What you return should be the complete data below, word for word, with no pictures in it.
*** EXTRACTED INFORMATION
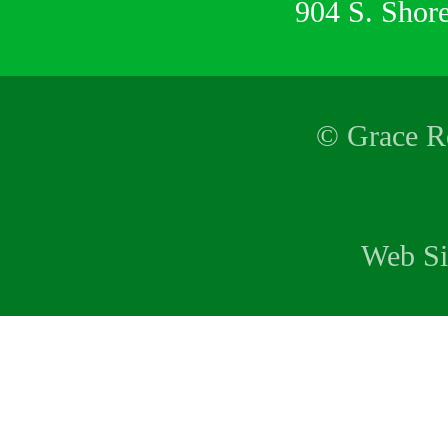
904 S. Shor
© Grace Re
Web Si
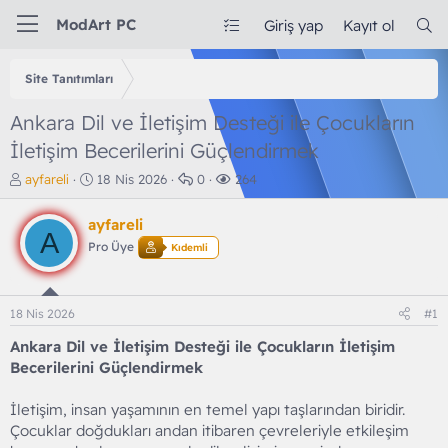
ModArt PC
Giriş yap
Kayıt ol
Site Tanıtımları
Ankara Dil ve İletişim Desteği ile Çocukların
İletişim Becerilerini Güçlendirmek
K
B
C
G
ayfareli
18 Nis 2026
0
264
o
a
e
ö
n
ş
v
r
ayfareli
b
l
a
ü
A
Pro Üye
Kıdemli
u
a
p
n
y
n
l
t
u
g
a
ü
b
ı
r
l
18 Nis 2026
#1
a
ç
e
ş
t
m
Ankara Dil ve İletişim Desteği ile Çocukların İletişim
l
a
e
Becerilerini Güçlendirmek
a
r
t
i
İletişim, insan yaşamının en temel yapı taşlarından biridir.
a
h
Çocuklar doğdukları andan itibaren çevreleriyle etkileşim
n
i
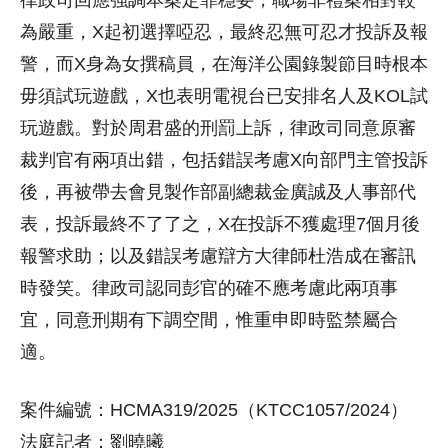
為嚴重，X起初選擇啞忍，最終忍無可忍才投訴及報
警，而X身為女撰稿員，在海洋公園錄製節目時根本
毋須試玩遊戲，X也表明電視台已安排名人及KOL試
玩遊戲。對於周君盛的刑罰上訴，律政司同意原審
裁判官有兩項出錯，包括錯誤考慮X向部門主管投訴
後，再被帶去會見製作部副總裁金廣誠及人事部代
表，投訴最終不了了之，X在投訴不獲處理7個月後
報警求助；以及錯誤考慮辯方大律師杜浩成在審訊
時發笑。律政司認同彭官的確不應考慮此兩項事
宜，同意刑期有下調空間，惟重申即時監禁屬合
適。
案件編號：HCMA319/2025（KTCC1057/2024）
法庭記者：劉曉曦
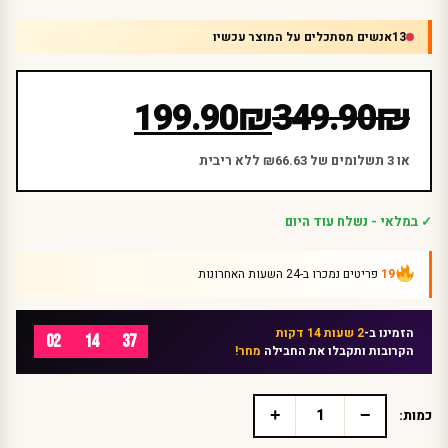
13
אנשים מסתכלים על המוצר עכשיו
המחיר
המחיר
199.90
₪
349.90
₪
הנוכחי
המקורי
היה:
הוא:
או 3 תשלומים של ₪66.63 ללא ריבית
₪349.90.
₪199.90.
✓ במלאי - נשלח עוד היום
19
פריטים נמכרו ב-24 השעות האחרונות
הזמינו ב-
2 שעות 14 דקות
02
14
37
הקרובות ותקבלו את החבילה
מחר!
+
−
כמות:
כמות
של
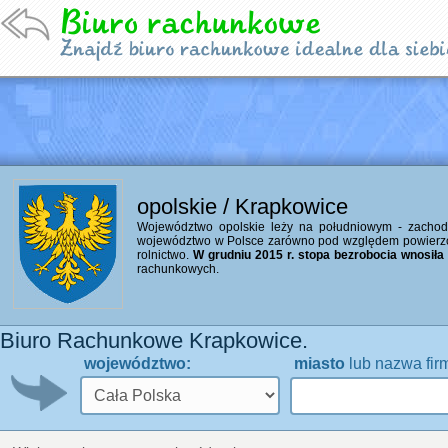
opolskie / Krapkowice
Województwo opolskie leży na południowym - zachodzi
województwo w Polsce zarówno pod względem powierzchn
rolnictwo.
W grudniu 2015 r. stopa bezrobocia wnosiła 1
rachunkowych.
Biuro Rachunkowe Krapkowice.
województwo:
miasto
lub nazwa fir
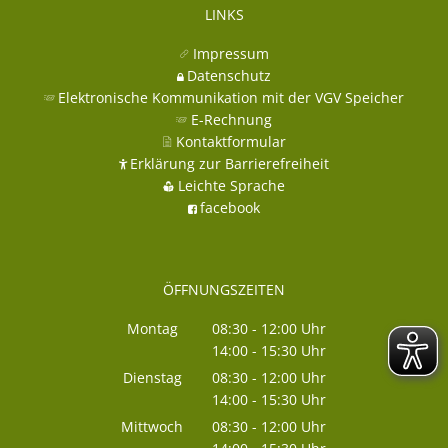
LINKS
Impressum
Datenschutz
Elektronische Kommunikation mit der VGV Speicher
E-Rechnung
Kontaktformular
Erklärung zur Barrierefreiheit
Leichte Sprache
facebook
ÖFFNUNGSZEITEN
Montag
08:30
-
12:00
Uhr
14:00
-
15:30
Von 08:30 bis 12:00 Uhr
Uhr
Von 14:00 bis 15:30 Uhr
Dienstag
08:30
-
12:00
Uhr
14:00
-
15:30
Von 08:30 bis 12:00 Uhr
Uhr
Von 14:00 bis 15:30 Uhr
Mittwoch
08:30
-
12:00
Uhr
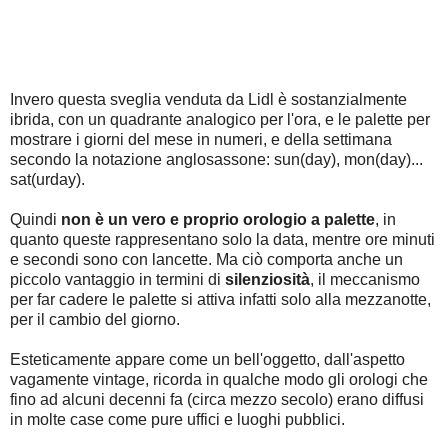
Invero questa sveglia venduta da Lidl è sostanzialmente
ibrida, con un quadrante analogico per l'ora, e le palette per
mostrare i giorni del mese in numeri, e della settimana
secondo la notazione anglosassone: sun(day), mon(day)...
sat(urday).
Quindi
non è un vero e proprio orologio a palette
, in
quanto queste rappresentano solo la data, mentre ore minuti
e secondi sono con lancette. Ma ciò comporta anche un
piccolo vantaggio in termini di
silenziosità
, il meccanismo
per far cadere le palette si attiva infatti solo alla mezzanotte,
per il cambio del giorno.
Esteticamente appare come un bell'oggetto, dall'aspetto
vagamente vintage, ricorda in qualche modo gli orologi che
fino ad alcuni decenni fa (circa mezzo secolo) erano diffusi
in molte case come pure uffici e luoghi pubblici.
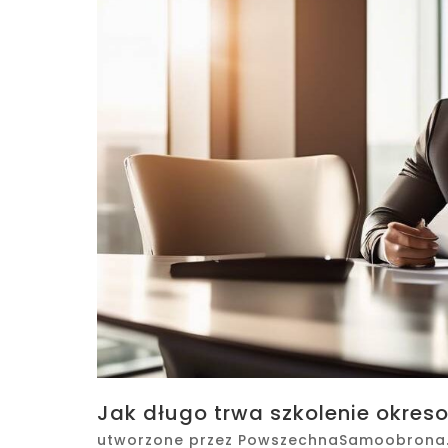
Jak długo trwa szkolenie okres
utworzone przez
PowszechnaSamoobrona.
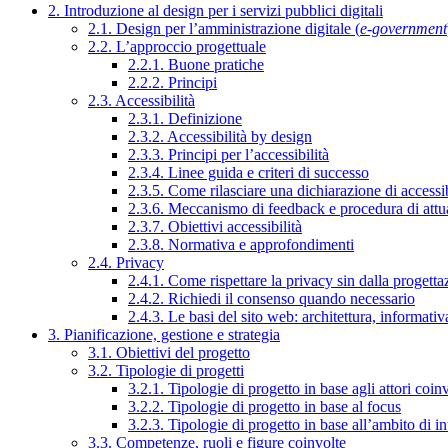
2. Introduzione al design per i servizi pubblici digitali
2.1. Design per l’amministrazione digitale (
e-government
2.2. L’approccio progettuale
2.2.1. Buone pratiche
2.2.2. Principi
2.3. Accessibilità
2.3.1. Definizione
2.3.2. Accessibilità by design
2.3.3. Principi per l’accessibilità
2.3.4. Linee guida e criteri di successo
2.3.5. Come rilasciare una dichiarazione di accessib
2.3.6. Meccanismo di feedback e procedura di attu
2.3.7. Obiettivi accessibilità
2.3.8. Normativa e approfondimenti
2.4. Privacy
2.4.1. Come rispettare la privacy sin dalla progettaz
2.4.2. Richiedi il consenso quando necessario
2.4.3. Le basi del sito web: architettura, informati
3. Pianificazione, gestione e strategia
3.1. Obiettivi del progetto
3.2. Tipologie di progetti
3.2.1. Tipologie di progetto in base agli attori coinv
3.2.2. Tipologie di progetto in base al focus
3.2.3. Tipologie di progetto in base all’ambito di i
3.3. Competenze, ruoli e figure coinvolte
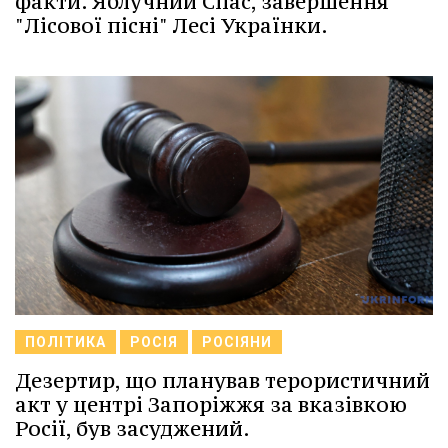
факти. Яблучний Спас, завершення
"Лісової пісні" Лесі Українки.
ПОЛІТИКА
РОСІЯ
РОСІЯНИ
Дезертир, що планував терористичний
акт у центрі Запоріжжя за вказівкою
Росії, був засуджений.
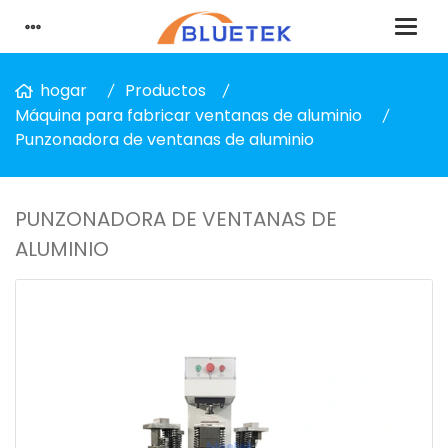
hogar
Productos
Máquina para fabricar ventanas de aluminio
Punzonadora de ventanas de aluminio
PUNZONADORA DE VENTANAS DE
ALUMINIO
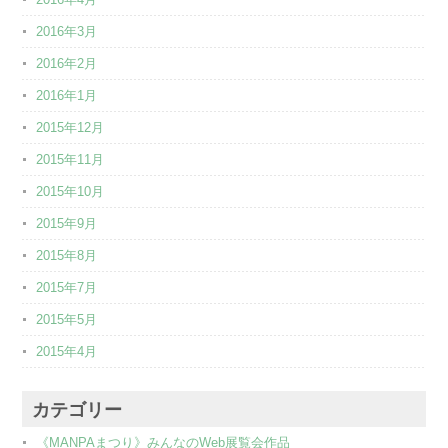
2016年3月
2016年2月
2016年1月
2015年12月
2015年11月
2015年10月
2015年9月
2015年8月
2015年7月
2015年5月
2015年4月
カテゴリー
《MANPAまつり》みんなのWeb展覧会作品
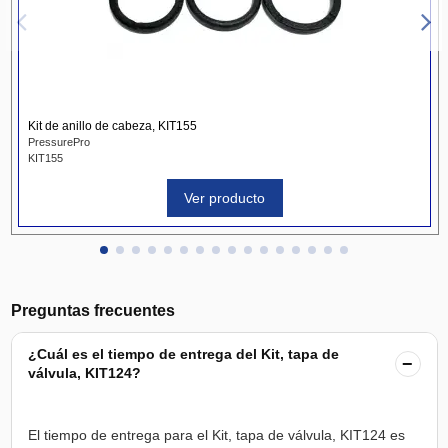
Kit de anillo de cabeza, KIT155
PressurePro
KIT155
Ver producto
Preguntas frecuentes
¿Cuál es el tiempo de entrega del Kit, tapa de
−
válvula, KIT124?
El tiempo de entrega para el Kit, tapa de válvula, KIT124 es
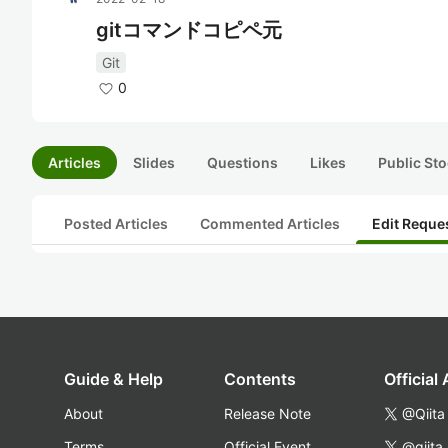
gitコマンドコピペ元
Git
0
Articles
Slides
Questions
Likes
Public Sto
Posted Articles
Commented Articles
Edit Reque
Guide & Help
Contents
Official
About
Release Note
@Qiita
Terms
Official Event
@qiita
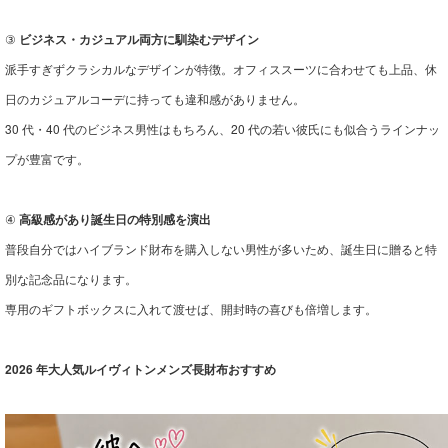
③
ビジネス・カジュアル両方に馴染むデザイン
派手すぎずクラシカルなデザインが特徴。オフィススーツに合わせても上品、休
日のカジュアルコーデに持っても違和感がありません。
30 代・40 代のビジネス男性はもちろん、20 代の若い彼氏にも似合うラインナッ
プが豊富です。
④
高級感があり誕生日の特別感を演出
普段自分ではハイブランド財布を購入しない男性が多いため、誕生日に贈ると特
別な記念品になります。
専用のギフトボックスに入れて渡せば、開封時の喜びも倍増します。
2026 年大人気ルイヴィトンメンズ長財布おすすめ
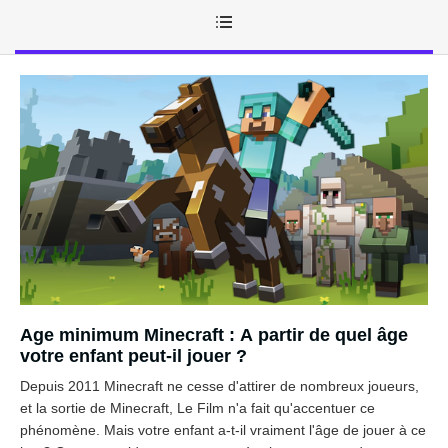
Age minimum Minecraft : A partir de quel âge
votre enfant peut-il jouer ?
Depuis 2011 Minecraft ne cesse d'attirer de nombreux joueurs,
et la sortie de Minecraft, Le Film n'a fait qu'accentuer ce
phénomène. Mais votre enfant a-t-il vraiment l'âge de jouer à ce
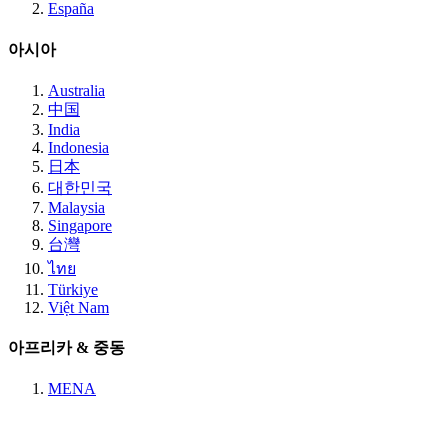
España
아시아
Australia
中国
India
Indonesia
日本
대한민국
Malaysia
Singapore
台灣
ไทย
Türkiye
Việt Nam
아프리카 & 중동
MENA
******
[REPLY TO THE TASK]:
904 S. Shor
© Grace Re
Web Si
ModArt PC
Giriş yap
Kayıt ol
Site Tanıtımları
Ankara Dil ve İletişim Desteği ile Çocukların
İletişim Becerilerini Güçlendirmek
K
B
C
G
ayfareli
18 Nis 2026
0
264
o
a
e
ö
n
ş
v
r
ayfareli
b
l
a
ü
A
Pro Üye
Kıdemli
u
a
p
n
y
n
l
t
u
g
a
ü
b
ı
r
l
18 Nis 2026
#1
a
ç
e
ş
t
m
Ankara Dil ve İletişim Desteği ile Çocukların İletişim
l
a
e
Becerilerini Güçlendirmek
a
r
t
i
İletişim, insan yaşamının en temel yapı taşlarından biridir.
a
h
Çocuklar doğdukları andan itibaren çevreleriyle etkileşim
n
i
為嚴重，X起初選擇啞忍，最終忍無可忍才投訴及報
警，而X身為女撰稿員，在海洋公園錄製節目時根本
毋須試玩遊戲，X也表明電視台已安排名人及KOL試
玩遊戲。對於周君盛的刑罰上訴，律政司同意原審
裁判官有兩項出錯，包括錯誤考慮X向部門主管投訴
後，再被帶去會見製作部副總裁金廣誠及人事部代
表，投訴最終不了了之，X在投訴不獲處理7個月後
報警求助；以及錯誤考慮辯方大律師杜浩成在審訊
時發笑。律政司認同彭官的確不應考慮此兩項事
宜，同意刑期有下調空間，惟重申即時監禁屬合
適。
案件編號：HCMA319/2025（KTCC1057/2024）
法庭記者：劉曉曦
13
אנשים מסתכלים על המוצר עכשיו
המחיר
המחיר
199.90
₪
349.90
₪
הנוכחי
המקורי
היה:
הוא:
או 3 תשלומים של ₪66.63 ללא ריבית
₪349.90.
₪199.90.
✓ במלאי - נשלח עוד היום
19
פריטים נמכרו ב-24 השעות האחרונות
הזמינו ב-
2 שעות 14 דקות
02
14
37
הקרובות ותקבלו את החבילה
מחר!
+
−
כמות:
כמות
של
opolskie / Krapkowice
Województwo opolskie leży na południowym - zachodzi
województwo w Polsce zarówno pod względem powierzchn
rolnictwo.
W grudniu 2015 r. stopa bezrobocia wnosiła 1
rachunkowych.
Biuro Rachunkowe Krapkowice.
województwo:
miasto
lub nazwa fir
LINKS
Impressum
Datenschutz
Elektronische Kommunikation mit der VGV Speicher
E-Rechnung
Kontaktformular
Erklärung zur Barrierefreiheit
Leichte Sprache
facebook
ÖFFNUNGSZEITEN
Montag
08:30
-
12:00
Uhr
14:00
-
15:30
Von 08:30 bis 12:00 Uhr
Uhr
Von 14:00 bis 15:30 Uhr
Dienstag
08:30
-
12:00
Uhr
14:00
-
15:30
Von 08:30 bis 12:00 Uhr
Uhr
Von 14:00 bis 15:30 Uhr
Mittwoch
08:30
-
12:00
Uhr
Invero questa sveglia venduta da Lidl è sostanzialmente
ibrida, con un quadrante analogico per l'ora, e le palette per
mostrare i giorni del mese in numeri, e della settimana
secondo la notazione anglosassone: sun(day), mon(day)...
sat(urday).
Quindi
non è un vero e proprio orologio a palette
, in
quanto queste rappresentano solo la data, mentre ore minuti
e secondi sono con lancette. Ma ciò comporta anche un
piccolo vantaggio in termini di
silenziosità
, il meccanismo
per far cadere le palette si attiva infatti solo alla mezzanotte,
per il cambio del giorno.
Esteticamente appare come un bell'oggetto, dall'aspetto
vagamente vintage, ricorda in qualche modo gli orologi che
fino ad alcuni decenni fa (circa mezzo secolo) erano diffusi
in molte case come pure uffici e luoghi pubblici.
Jak długo trwa szkolenie okres
utworzone przez
PowszechnaSamoobrona.
2. Introduzione al design per i servizi pubblici digitali
2.1. Design per l’amministrazione digitale (
e-government
2.2. L’approccio progettuale
2.2.1. Buone pratiche
2.2.2. Principi
2.3. Accessibilità
2.3.1. Definizione
2.3.2. Accessibilità by design
2.3.3. Principi per l’accessibilità
2.3.4. Linee guida e criteri di successo
2.3.5. Come rilasciare una dichiarazione di accessib
2.3.6. Meccanismo di feedback e procedura di attu
2.3.7. Obiettivi accessibilità
2.3.8. Normativa e approfondimenti
2.4. Privacy
2.4.1. Come rispettare la privacy sin dalla progettaz
2.4.2. Richiedi il consenso quando necessario
2.4.3. Le basi del sito web: architettura, informati
3. Pianificazione, gestione e strategia
3.1. Obiettivi del progetto
3.2. Tipologie di progetti
3.2.1. Tipologie di progetto in base agli attori coinv
3.2.2. Tipologie di progetto in base al focus
3.2.3. Tipologie di progetto in base all’ambito di i
3.3. Competenze, ruoli e figure coinvolte
факти. Яблучний Спас, завершення
"Лісової пісні" Лесі Українки.
ПОЛІТИКА
РОСІЯ
РОСІЯНИ
Дезертир, що планував терористичний
акт у центрі Запоріжжя за вказівкою
Росії, був засуджений.
hogar
Productos
Máquina para fabricar ventanas de aluminio
Punzonadora de ventanas de aluminio
PUNZONADORA DE VENTANAS DE
ALUMINIO
2016年3月
2016年2月
2016年1月
2015年12月
2015年11月
2015年10月
2015年9月
2015年8月
2015年7月
2015年5月
2015年4月
カテゴリー
《MANPAまつり》みんなのWeb展覧会作品
Kit de anillo de cabeza, KIT155
PressurePro
KIT155
Ver producto
Preguntas frecuentes
¿Cuál es el tiempo de entrega del Kit, tapa de
−
válvula, KIT124?
El tiempo de entrega para el Kit, tapa de válvula, KIT124 es
gitコマンドコピペ元
Git
0
Articles
Slides
Questions
Likes
Public Sto
Posted Articles
Commented Articles
Edit Reque
Guide & Help
Contents
Official
About
Release Note
@Qiita
Terms
Official Event
@qiita
③
ビジネス・カジュアル両方に馴染むデザイン
派手すぎずクラシカルなデザインが特徴。オフィススーツに合わせても上品、休
日のカジュアルコーデに持っても違和感がありません。
30 代・40 代のビジネス男性はもちろん、20 代の若い彼氏にも似合うラインナッ
プが豊富です。
④
高級感があり誕生日の特別感を演出
普段自分ではハイブランド財布を購入しない男性が多いため、誕生日に贈ると特
別な記念品になります。
専用のギフトボックスに入れて渡せば、開封時の喜びも倍増します。
2026 年大人気ルイヴィトンメンズ長財布おすすめ
Age minimum Minecraft : A partir de quel âge
votre enfant peut-il jouer ?
Depuis 2011 Minecraft ne cesse d'attirer de nombreux joueurs,
et la sortie de Minecraft, Le Film n'a fait qu'accentuer ce
phénomène. Mais votre enfant a-t-il vraiment l'âge de jouer à ce
España
아시아
Australia
中国
India
Indonesia
日本
대한민국
Malaysia
Singapore
台灣
ไทย
Türkiye
Việt Nam
아프리카 & 중동
MENA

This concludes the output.